After years of managing VMware environments, these are the habits that save time and stress:

✅ Always Check VM Dependencies

Mounted ISOs, local datastores, or USB devices can silently block maintenance mode.

✅ Never Rush Cluster Maintenance

If multiple hosts need patching, do one at a time unless you fully understand your capacity headroom.

✅ Don’t Fight Stuck Hosts

If a host refuses to exit maintenance mode:

vim-cmd /hostsvc/maintenance_mode_exit

Then restart management agents as a last resort.

✅ Schedule During Low Load

Even with vMotion, evacuating large VMs during peak hours can spike latency and impact users.


Maintenance Mode and Lifecycle Management (vLCM)

If you’re still patching hosts manually, you’re making life harder than it needs to be.

vSphere Lifecycle Manager (vLCM) integrates directly with maintenance mode to:

  • Pre-stage ESXi patches
  • Sequence host remediation
  • Automatically evacuate workloads
  • Reduce total maintenance time

In real environments, vLCM is the difference between:

  • A clean, predictable patch window
  • And a late-night firefight when something fails mid-upgrade

Maintenance mode is the foundation that makes vLCM safe and reliable.

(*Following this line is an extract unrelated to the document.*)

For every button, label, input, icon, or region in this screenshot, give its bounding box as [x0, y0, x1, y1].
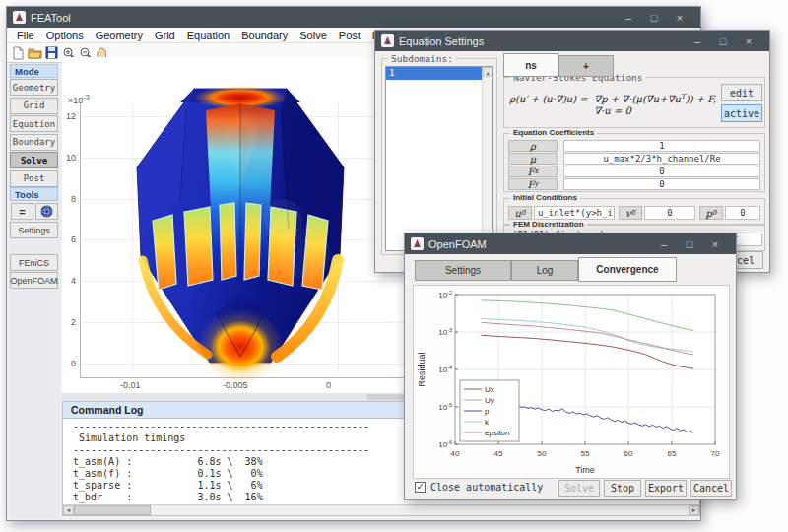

Related Supertechman Resources

To extend this knowledge, check out:

  • VMware Security Best Practices – harden ESXi while hosts are offline
  • Server & Network Maintenance Checklist – align virtual and physical maintenance
  • Server Room Maintenance Tasks – because airflow and cabling still matter

(Internal links strengthen SEO and topical authority.)


Conclusion: Treat Maintenance Mode with Respect

Putting an ESXi host into maintenance mode is a basic task—but basic doesn’t mean trivial.

Whether you use the GUI, ESXCLI, or low-level commands, the goal is always the same:
protect workloads while you make changes safely.

In well-run environments, maintenance mode becomes a non-event. In poorly planned ones, it’s where outages are born.

Master it, automate it where possible, and always understand what’s happening before you click “Enter”.

That’s the difference between reacting to incidents and running infrastructure with confidence.